[SUPPLIED DATA — start]

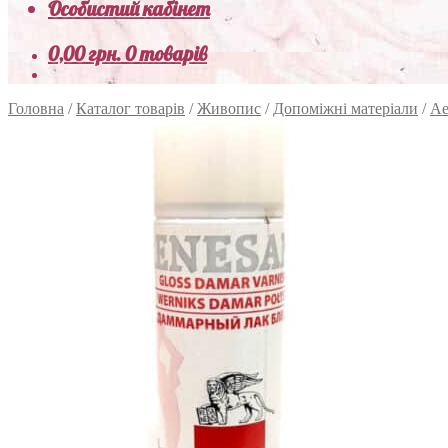
Особистий кабінет
0,00
грн.
0 товарів
Головна
/
Каталог товарів
/
Живопис
/
Допоміжні матеріали
/
Ае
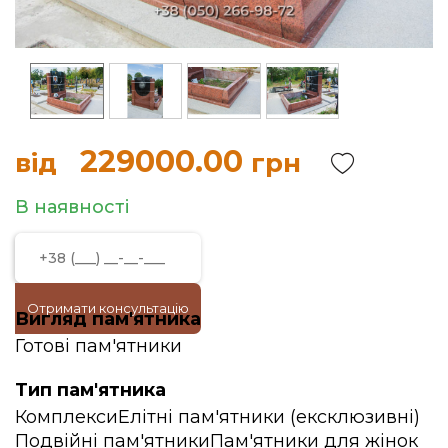
229000.00
від
грн
В наявності
Отримати консультацію
Вигляд пам'ятника
Готові пам'ятники
Тип пам'ятника
Комплекси
Елітні пам'ятники (ексклюзивні)
Подвійні пам'ятники
Пам'ятники для жінок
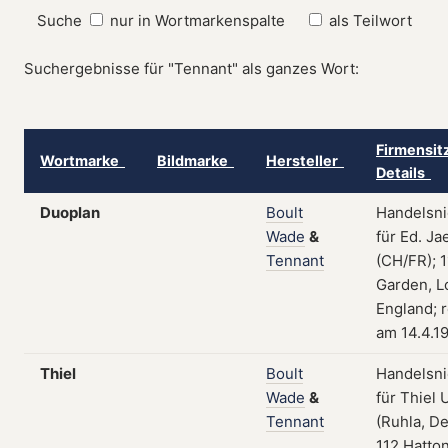
Suche
nur in Wortmarkenspalte
als Teilwort
Suchergebnisse für "Tennant" als ganzes Wort:
Firmensit
Wortmarke
Bildmarke
Hersteller
Details
Duoplan
Boult
Handelsni
Wade
&
für Ed. Ja
Tennant
(CH/FR); 
Garden, L
England; r
am 14.4.1
Thiel
Boult
Handelsni
Wade
&
für Thiel 
Tennant
(Ruhla, De
112 Hatto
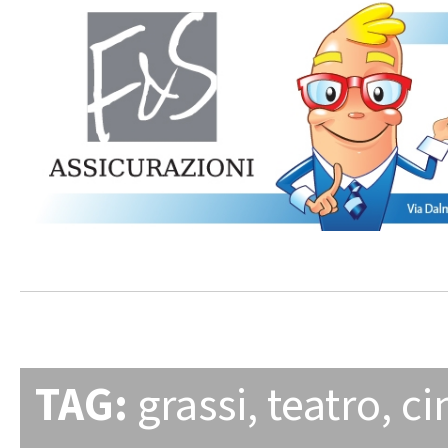
TAG:
grassi
,
teatro
,
c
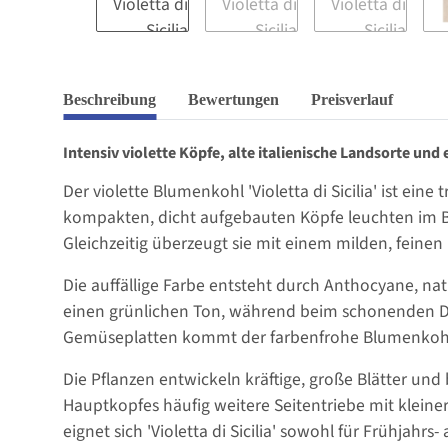
Beschreibung
Bewertungen
Preisverlauf
Intensiv violette Köpfe, alte italienische Landsorte un
Der violette Blumenkohl 'Violetta di Sicilia' ist eine
kompakten, dicht aufgebauten Köpfe leuchten im Be
Gleichzeitig überzeugt sie mit einem milden, fein
Die auffällige Farbe entsteht durch Anthocyane, nat
einen grünlichen Ton, während beim schonenden Dün
Gemüseplatten kommt der farbenfrohe Blumenkohl 
Die Pflanzen entwickeln kräftige, große Blätter und 
Hauptkopfes häufig weitere Seitentriebe mit kleiner
eignet sich 'Violetta di Sicilia' sowohl für Frühjahrs-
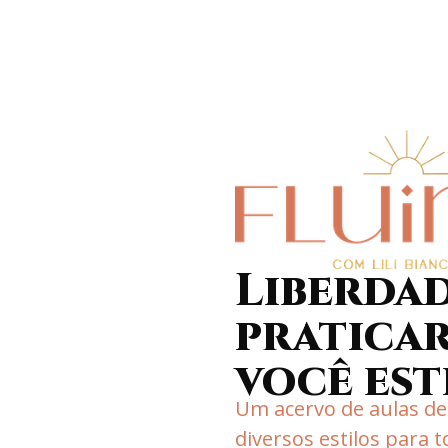
Liberdad
praticar
você est
Um acervo de aulas de
diversos estilos para t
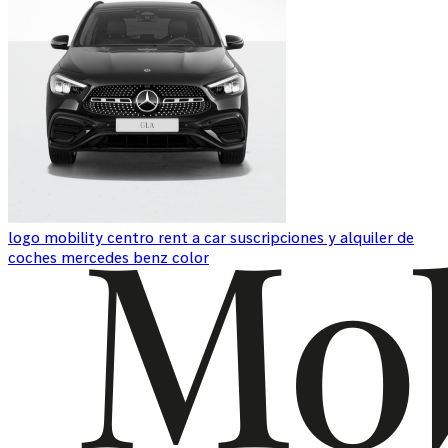
logo mobility centro rent a car suscripciones y alquiler de
coches mercedes benz color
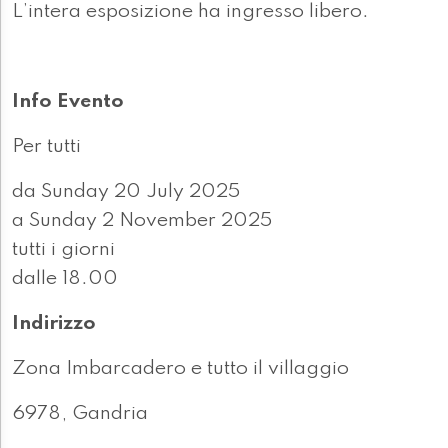
L’intera esposizione ha ingresso libero.
Info Evento
Per tutti
da Sunday 20 July 2025
a Sunday 2 November 2025
tutti i giorni
dalle 18.00
Indirizzo
Zona Imbarcadero e tutto il villaggio
6978, Gandria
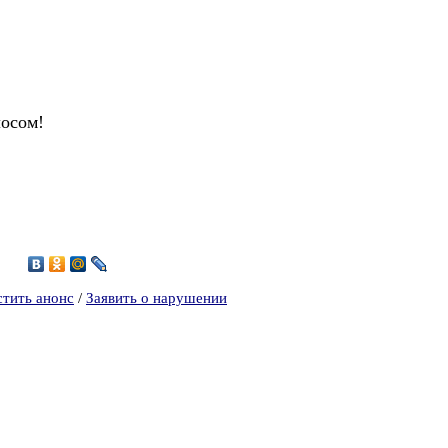
лосом!
5
стить анонс
/
Заявить о нарушении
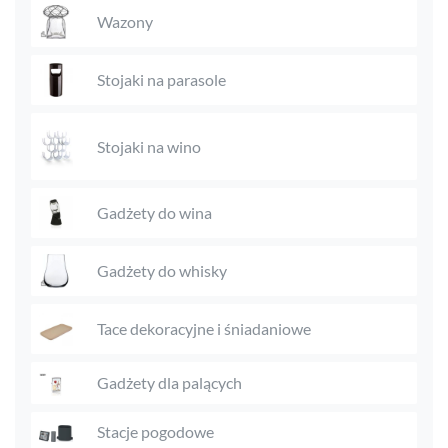
Wazony
Stojaki na parasole
Stojaki na wino
Gadżety do wina
Gadżety do whisky
Tace dekoracyjne i śniadaniowe
Gadżety dla palących
Stacje pogodowe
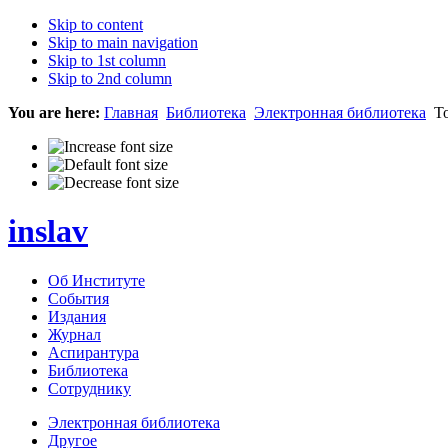
Skip to content
Skip to main navigation
Skip to 1st column
Skip to 2nd column
You are here:
Главная
Библиотека
Электронная библиотека
То
inslav
Об Институте
События
Издания
Журнал
Аспирантура
Библиотека
Сотруднику
Электронная библиотека
Другое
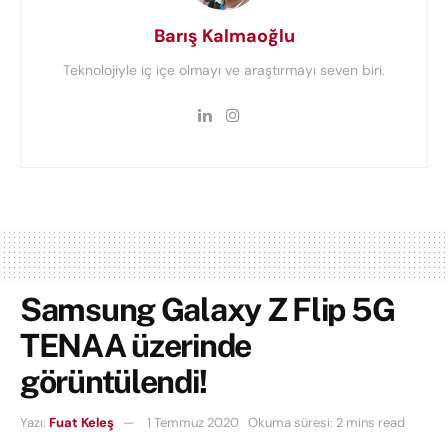
Barış Kalmaoğlu
Teknolojiyle iç içe olmayı ve araştırmayı seven biri.
Samsung Galaxy Z Flip 5G
TENAA üzerinde
görüntülendi!
Yazı:
Fuat Keleş
1 Temmuz 2020
Okuma süresi: 2 mins read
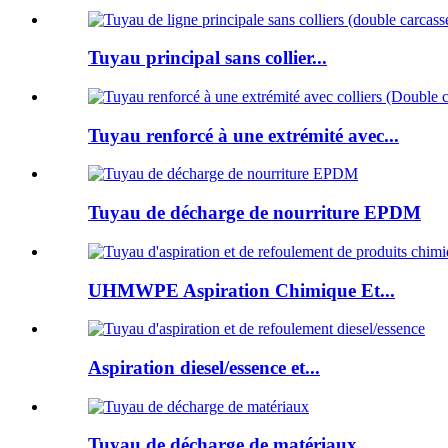
Tuyau principal sans collier...
Tuyau renforcé à une extrémité avec...
Tuyau de décharge de nourriture EPDM
UHMWPE Aspiration Chimique Et...
Aspiration diesel/essence et...
Tuyau de décharge de matériaux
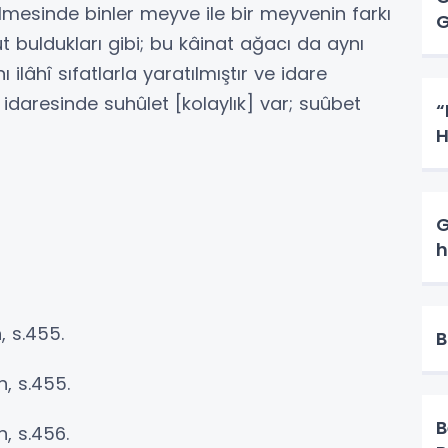
lmesinde binler meyve ile bir meyvenin farkı
G
ut buldukları gibi; bu kâinat ağacı da aynı
 ilâhî sıfatlarla yaratılmıştır ve idare
 idaresinde suhûlet [kolaylık] var; suûbet
“
H
G
h
, s.455.
B
n, s.455.
B
, s.456.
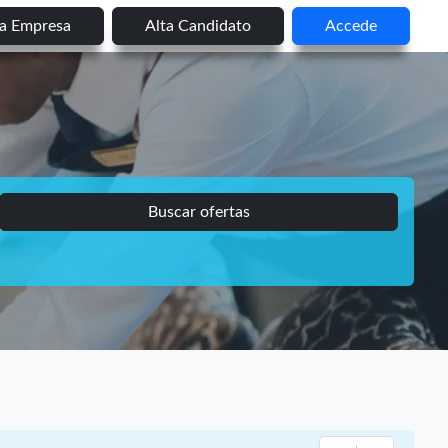
ta Empresa
Alta Candidato
Accede
Buscar ofertas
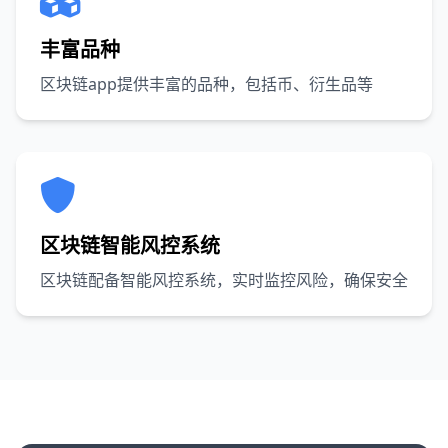
丰富品种
区块链app提供丰富的品种，包括币、衍生品等
区块链智能风控系统
区块链配备智能风控系统，实时监控风险，确保安全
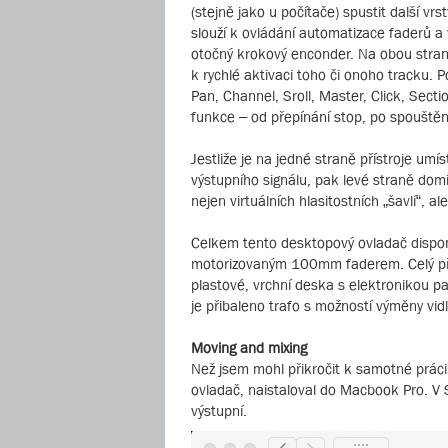
(stejně jako u počítače) spustit další vr
slouží k ovládání automatizace faderů a
otočný krokový enconder. Na obou straná
k rychlé aktivaci toho či onoho tracku. P
Pan, Channel, Sroll, Master, Click, Secti
funkce – od přepínání stop, po spouštění
Jestliže je na jedné straně přístroje u
výstupního signálu, pak levé straně dom
nejen virtuálních hlasitostních „šavlí“, a
Celkem tento desktopový ovladač dispon
motorizovaným 100mm faderem. Celý příst
plastové, vrchní deska s elektronikou pak
je přibaleno trafo s možností výměny vi
Moving and mixing
Než jsem mohl přikročit k samotné práci 
ovladač, naistaloval do Macbook Pro. V S
výstupní.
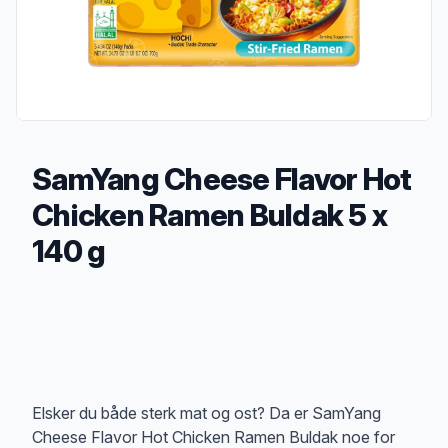
SamYang Cheese Flavor Hot
Chicken Ramen Buldak 5 x
140 g
Produktbeskrivelse
Elsker du både sterk mat og ost? Da er SamYang
Cheese Flavor Hot Chicken Ramen Buldak noe for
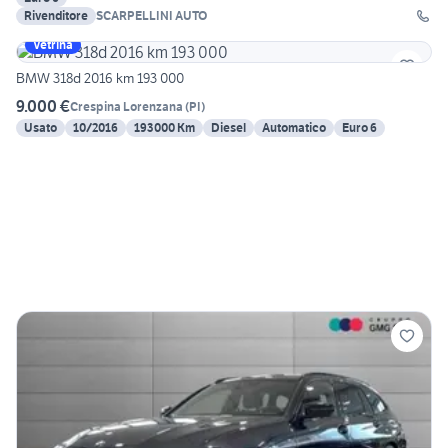
Rivenditore
SCARPELLINI AUTO
Vetrina
BMW 318d 2016 km 193 000
9.000 €
Crespina Lorenzana
(
PI
)
Usato
10/2016
193000 Km
Diesel
Automatico
Euro 6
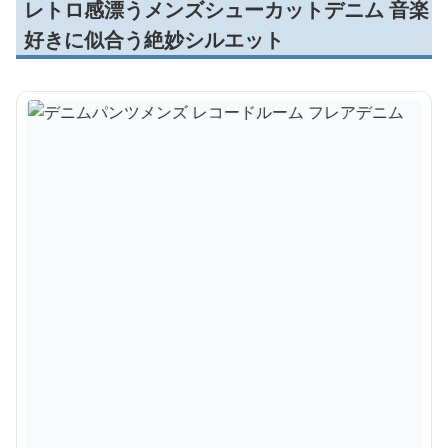
レトロ感漂うメンズシューカットデニム 音楽
好きに似合う絶妙シルエット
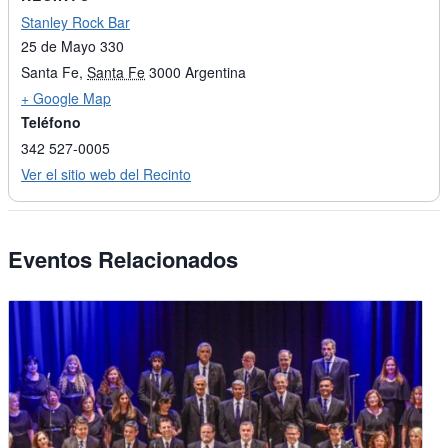
Stanley Rock Bar
25 de Mayo 330
Santa Fe
,
Santa Fe
3000
Argentina
+ Google Map
Teléfono
342 527-0005
Ver el sitio web del Recinto
Eventos Relacionados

[SUPPLIED DATA — finish]

Your reply should restate every entry exactly, with the pictures left out.

- TASK ANSWER
Особистий кабінет
0,00
грн.
0 товарів
Головна
/
Каталог товарів
/
Живопис
/
Допоміжні матеріали
/
Ае
229000.00
від
грн
В наявності
Отримати консультацію
Вигляд пам'ятника
Готові пам'ятники
Тип пам'ятника
Комплекси
Елітні пам'ятники (ексклюзивні)
Подвійні пам'ятники
Пам'ятники для жінок
Suche
nur in Wortmarkenspalte
als Teilwort
Suchergebnisse für "Tennant" als ganzes Wort:
Firmensit
Wortmarke
Bildmarke
Hersteller
Details
Duoplan
Boult
Handelsni
Wade
&
für Ed. Ja
Tennant
(CH/FR); 
Garden, L
England; r
am 14.4.1
Thiel
Boult
Handelsni
Wade
&
für Thiel 
Tennant
(Ruhla, De
112 Hatto
TAG:
grassi
,
teatro
,
c
Beschreibung
Bewertungen
Preisverlauf
Intensiv violette Köpfe, alte italienische Landsorte un
Der violette Blumenkohl 'Violetta di Sicilia' ist eine
kompakten, dicht aufgebauten Köpfe leuchten im Be
Gleichzeitig überzeugt sie mit einem milden, fein
Die auffällige Farbe entsteht durch Anthocyane, nat
einen grünlichen Ton, während beim schonenden Dün
Gemüseplatten kommt der farbenfrohe Blumenkohl 
Die Pflanzen entwickeln kräftige, große Blätter und 
Hauptkopfes häufig weitere Seitentriebe mit kleiner
eignet sich 'Violetta di Sicilia' sowohl für Frühjahrs-
Liberdad
praticar
você est
Um acervo de aulas de
diversos estilos para t
logo mobility centro rent a car suscripciones y alquiler de
coches mercedes benz color
L’intera esposizione ha ingresso libero.
Info Evento
Per tutti
da Sunday 20 July 2025
a Sunday 2 November 2025
tutti i giorni
dalle 18.00
Indirizzo
Zona Imbarcadero e tutto il villaggio
6978, Gandria
лосом!
5
стить анонс
/
Заявить о нарушении
Wazony
Stojaki na parasole
Stojaki na wino
Gadżety do wina
Gadżety do whisky
Tace dekoracyjne i śniadaniowe
Gadżety dla palących
Stacje pogodowe
Skip to content
Skip to main navigation
Skip to 1st column
Skip to 2nd column
You are here:
Главная
Библиотека
Электронная библиотека
То
inslav
Об Институте
События
Издания
Журнал
Аспирантура
Библиотека
Сотруднику
Электронная библиотека
Другое
Barış Kalmaoğlu
Teknolojiyle iç içe olmayı ve araştırmayı seven biri.
Samsung Galaxy Z Flip 5G
TENAA üzerinde
görüntülendi!
Yazı:
Fuat Keleş
1 Temmuz 2020
Okuma süresi: 2 mins read
Tuyau principal sans collier...
Tuyau renforcé à une extrémité avec...
Tuyau de décharge de nourriture EPDM
UHMWPE Aspiration Chimique Et...
Aspiration diesel/essence et...
Tuyau de décharge de matériaux
lmesinde binler meyve ile bir meyvenin farkı
G
ut buldukları gibi; bu kâinat ağacı da aynı
 ilâhî sıfatlarla yaratılmıştır ve idare
 idaresinde suhûlet [kolaylık] var; suûbet
“
H
G
h
, s.455.
B
n, s.455.
B
, s.456.
ta Empresa
Alta Candidato
Accede
Buscar ofertas
丰富品种
区块链app提供丰富的品种，包括币、衍生品等
区块链智能风控系统
区块链配备智能风控系统，实时监控风险，确保安全
(stejně jako u počítače) spustit další vr
slouží k ovládání automatizace faderů a
otočný krokový enconder. Na obou straná
k rychlé aktivaci toho či onoho tracku. P
Pan, Channel, Sroll, Master, Click, Secti
funkce – od přepínání stop, po spouštění
Jestliže je na jedné straně přístroje u
výstupního signálu, pak levé straně dom
nejen virtuálních hlasitostních „šavlí“, a
Celkem tento desktopový ovladač dispon
motorizovaným 100mm faderem. Celý příst
plastové, vrchní deska s elektronikou pak
je přibaleno trafo s možností výměny vi
Moving and mixing
Než jsem mohl přikročit k samotné práci 
ovladač, naistaloval do Macbook Pro. V S
výstupní.
SamYang Cheese Flavor Hot
Chicken Ramen Buldak 5 x
140 g
Produktbeskrivelse
Elsker du både sterk mat og ost? Da er SamYang
Cheese Flavor Hot Chicken Ramen Buldak noe for
Rivenditore
SCARPELLINI AUTO
Vetrina
BMW 318d 2016 km 193 000
9.000 €
Crespina Lorenzana
(
PI
)
Usato
10/2016
193000 Km
Diesel
Automatico
Euro 6
レトロ感漂うメンズシューカットデニム 音楽
好きに似合う絶妙シルエット
Stanley Rock Bar
25 de Mayo 330
Santa Fe
,
Santa Fe
3000
Argentina
+ Google Map
Teléfono
342 527-0005
Ver el sitio web del Recinto
Eventos Relacionados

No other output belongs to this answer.